Les opérations militaires, qui se sont déroulées dans les provinces afghanes de Paktia, Paktika et Kounar, ont entraîné la destruction de plusieurs camps. Le ministre a déclaré que ces frappes étaient une réponse directe à l'attentat du 27 juin au quartier général des rangers à Karachi, qui a coûté la vie à trois paramilitaires.

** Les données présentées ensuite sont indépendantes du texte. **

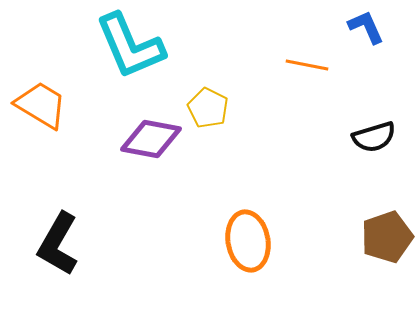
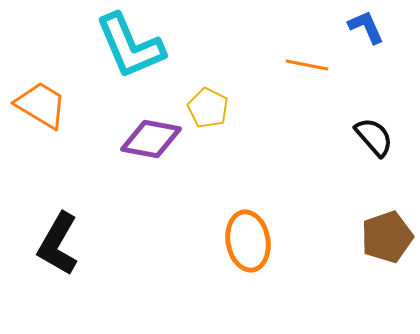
black semicircle: rotated 114 degrees counterclockwise
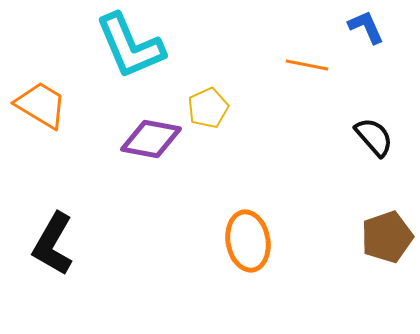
yellow pentagon: rotated 21 degrees clockwise
black L-shape: moved 5 px left
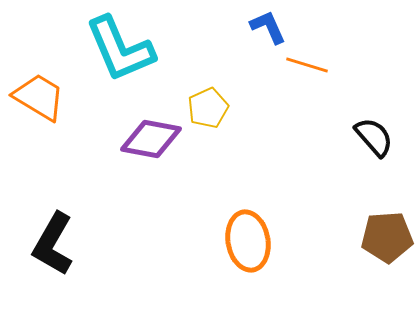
blue L-shape: moved 98 px left
cyan L-shape: moved 10 px left, 3 px down
orange line: rotated 6 degrees clockwise
orange trapezoid: moved 2 px left, 8 px up
brown pentagon: rotated 15 degrees clockwise
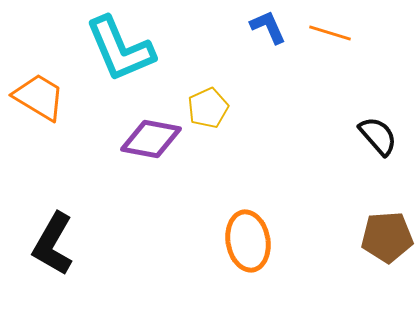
orange line: moved 23 px right, 32 px up
black semicircle: moved 4 px right, 1 px up
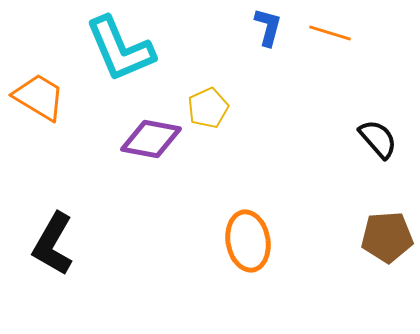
blue L-shape: rotated 39 degrees clockwise
black semicircle: moved 3 px down
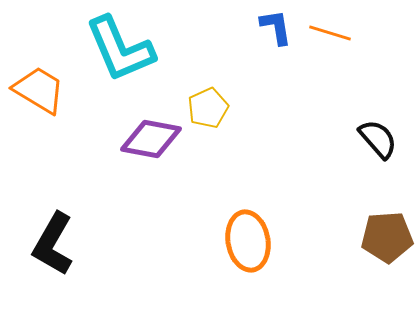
blue L-shape: moved 8 px right; rotated 24 degrees counterclockwise
orange trapezoid: moved 7 px up
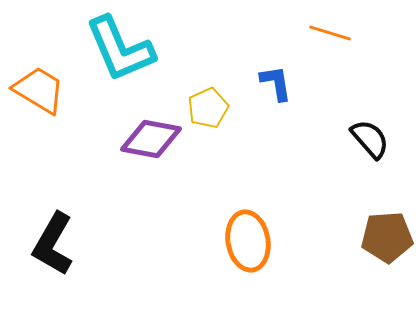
blue L-shape: moved 56 px down
black semicircle: moved 8 px left
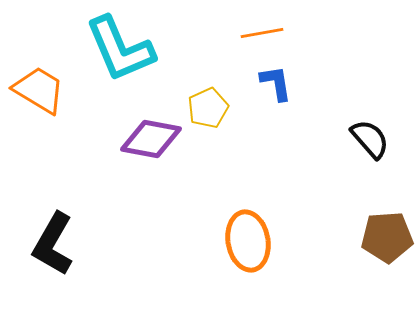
orange line: moved 68 px left; rotated 27 degrees counterclockwise
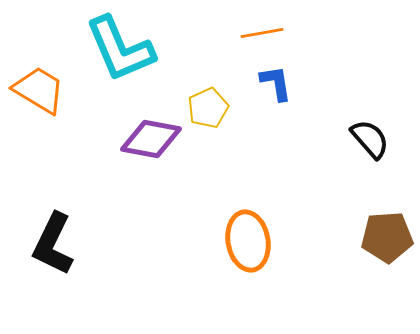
black L-shape: rotated 4 degrees counterclockwise
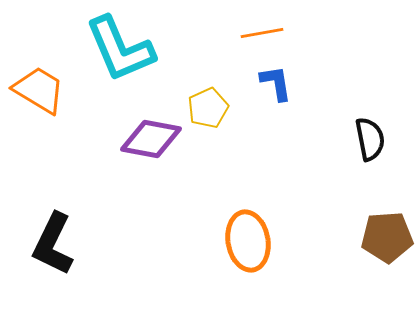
black semicircle: rotated 30 degrees clockwise
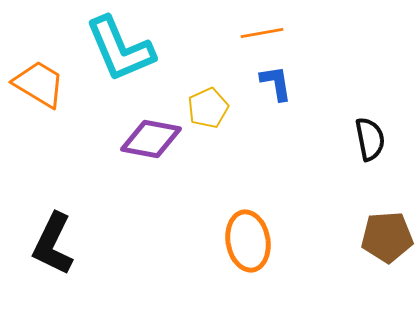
orange trapezoid: moved 6 px up
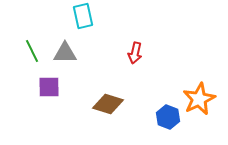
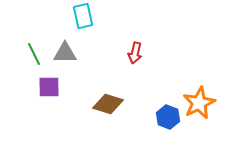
green line: moved 2 px right, 3 px down
orange star: moved 4 px down
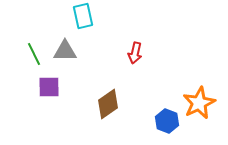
gray triangle: moved 2 px up
brown diamond: rotated 52 degrees counterclockwise
blue hexagon: moved 1 px left, 4 px down
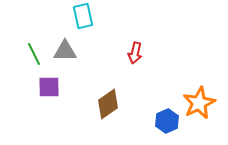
blue hexagon: rotated 15 degrees clockwise
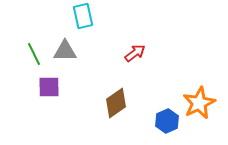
red arrow: rotated 140 degrees counterclockwise
brown diamond: moved 8 px right, 1 px up
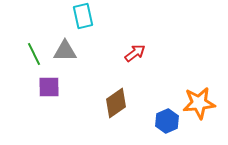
orange star: rotated 20 degrees clockwise
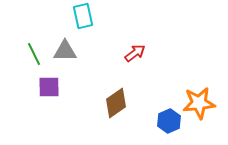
blue hexagon: moved 2 px right
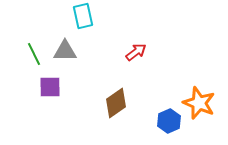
red arrow: moved 1 px right, 1 px up
purple square: moved 1 px right
orange star: rotated 28 degrees clockwise
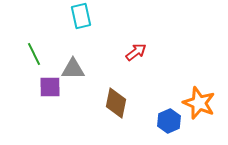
cyan rectangle: moved 2 px left
gray triangle: moved 8 px right, 18 px down
brown diamond: rotated 44 degrees counterclockwise
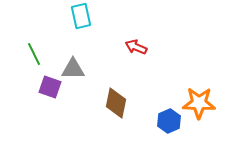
red arrow: moved 5 px up; rotated 120 degrees counterclockwise
purple square: rotated 20 degrees clockwise
orange star: rotated 20 degrees counterclockwise
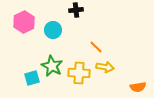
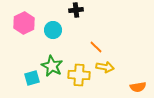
pink hexagon: moved 1 px down
yellow cross: moved 2 px down
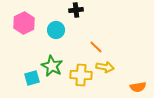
cyan circle: moved 3 px right
yellow cross: moved 2 px right
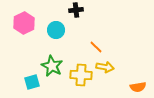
cyan square: moved 4 px down
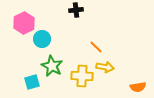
cyan circle: moved 14 px left, 9 px down
yellow cross: moved 1 px right, 1 px down
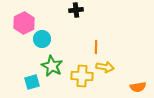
orange line: rotated 48 degrees clockwise
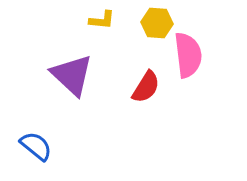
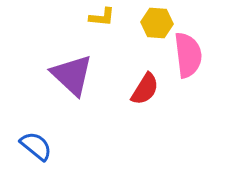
yellow L-shape: moved 3 px up
red semicircle: moved 1 px left, 2 px down
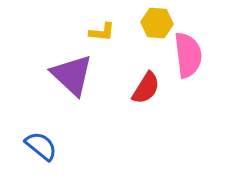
yellow L-shape: moved 15 px down
red semicircle: moved 1 px right, 1 px up
blue semicircle: moved 5 px right
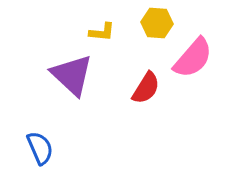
pink semicircle: moved 5 px right, 3 px down; rotated 48 degrees clockwise
blue semicircle: moved 1 px left, 2 px down; rotated 28 degrees clockwise
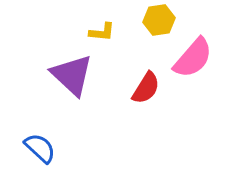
yellow hexagon: moved 2 px right, 3 px up; rotated 12 degrees counterclockwise
blue semicircle: rotated 24 degrees counterclockwise
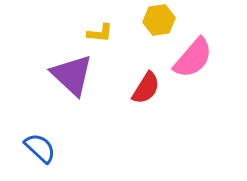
yellow L-shape: moved 2 px left, 1 px down
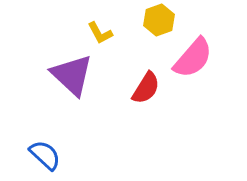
yellow hexagon: rotated 12 degrees counterclockwise
yellow L-shape: rotated 56 degrees clockwise
blue semicircle: moved 5 px right, 7 px down
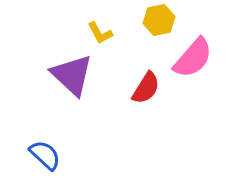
yellow hexagon: rotated 8 degrees clockwise
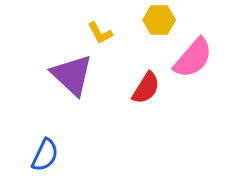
yellow hexagon: rotated 12 degrees clockwise
blue semicircle: rotated 72 degrees clockwise
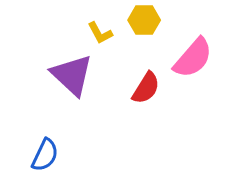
yellow hexagon: moved 15 px left
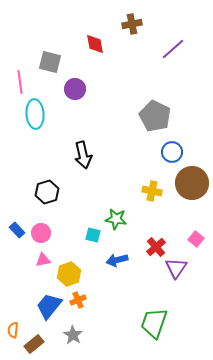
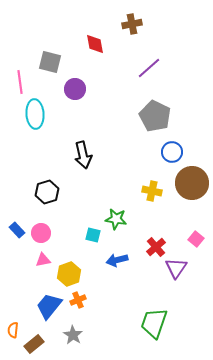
purple line: moved 24 px left, 19 px down
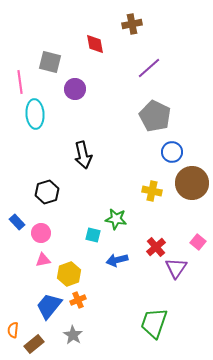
blue rectangle: moved 8 px up
pink square: moved 2 px right, 3 px down
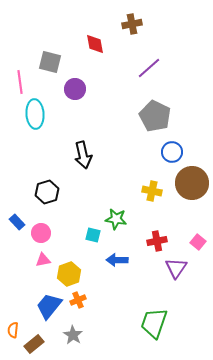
red cross: moved 1 px right, 6 px up; rotated 30 degrees clockwise
blue arrow: rotated 15 degrees clockwise
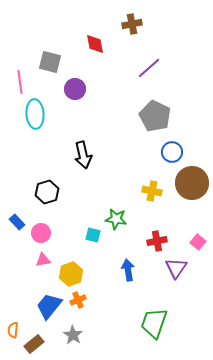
blue arrow: moved 11 px right, 10 px down; rotated 80 degrees clockwise
yellow hexagon: moved 2 px right
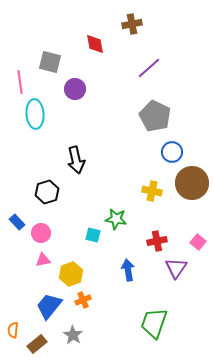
black arrow: moved 7 px left, 5 px down
orange cross: moved 5 px right
brown rectangle: moved 3 px right
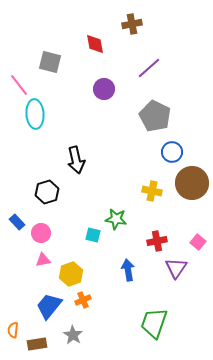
pink line: moved 1 px left, 3 px down; rotated 30 degrees counterclockwise
purple circle: moved 29 px right
brown rectangle: rotated 30 degrees clockwise
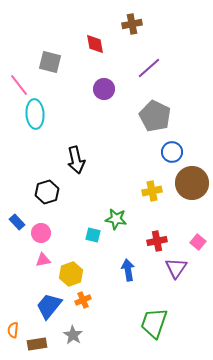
yellow cross: rotated 24 degrees counterclockwise
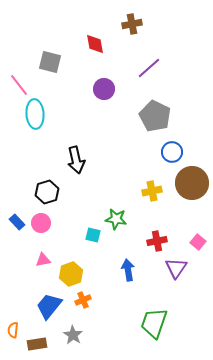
pink circle: moved 10 px up
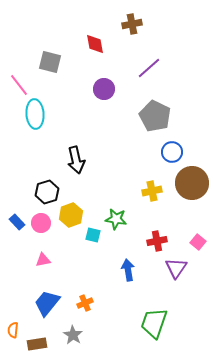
yellow hexagon: moved 59 px up
orange cross: moved 2 px right, 3 px down
blue trapezoid: moved 2 px left, 3 px up
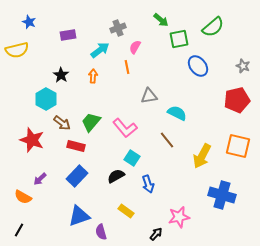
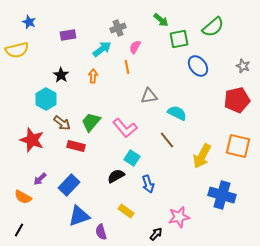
cyan arrow: moved 2 px right, 1 px up
blue rectangle: moved 8 px left, 9 px down
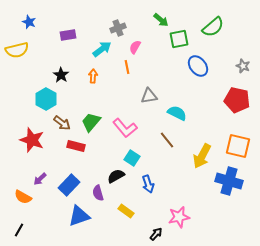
red pentagon: rotated 25 degrees clockwise
blue cross: moved 7 px right, 14 px up
purple semicircle: moved 3 px left, 39 px up
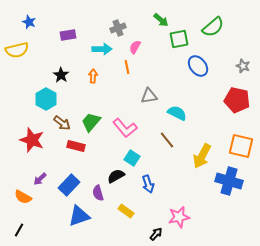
cyan arrow: rotated 36 degrees clockwise
orange square: moved 3 px right
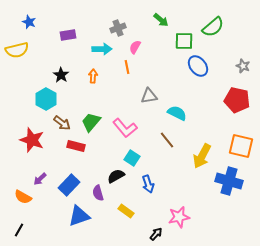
green square: moved 5 px right, 2 px down; rotated 12 degrees clockwise
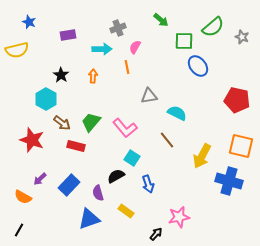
gray star: moved 1 px left, 29 px up
blue triangle: moved 10 px right, 3 px down
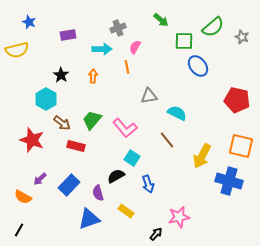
green trapezoid: moved 1 px right, 2 px up
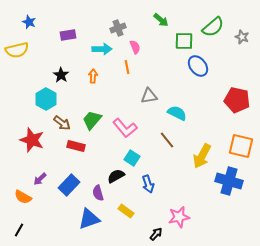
pink semicircle: rotated 128 degrees clockwise
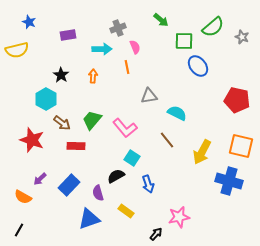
red rectangle: rotated 12 degrees counterclockwise
yellow arrow: moved 4 px up
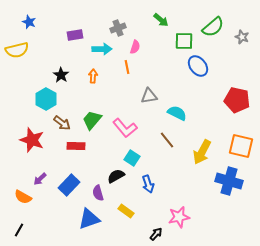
purple rectangle: moved 7 px right
pink semicircle: rotated 40 degrees clockwise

La revendication de la responsabilité par le groupe Jamaat-ul-Ahrar, une faction radicale, souligne la complexité du climat sécuritaire régissant la région. Islamabad accuse le gouvernement taliban de Kaboul d'héberger ces groupes extrémistes, aggravant ainsi les tensions entre les deux pays.
Appel à la détente
Alors que les frappes se poursuivaient, l'ambassadeur afghan à Islamabad, Sardar Ahmad Shakib, a lancé un appel en faveur de la paix, affirmant que son gouvernement ne soutenait pas les groupes terroristes pakistanais. Malgré cela, la réalité sur le terrain demeure troublante, avec des frappes transfrontalières ayant déjà entraîné la mort de civils au cours des trois dernières semaines, comme le remarquait Afghanistan International.
De nombreux observateurs s'interrogent sur l'impact des négociations, qui n'ont jusqu'ici pas permis de calmer les tensions, malgré des médiations internationales de divers pays tels que l'Arabie saoudite et le Qatar. Le climat de méfiance et de conflit persiste, aggravé par les pertes humaines des deux côtés.
En guise de conclusion, la guerre ouverte qui semble s'installer entre les deux nations est particulièrement préoccupante. Si des appels à la paix continuent d'émaner de certaines autorités, l'escalade des hostilités pourrait mener à une situation catastrophique pour les populations civiles des deux côtés de la frontière.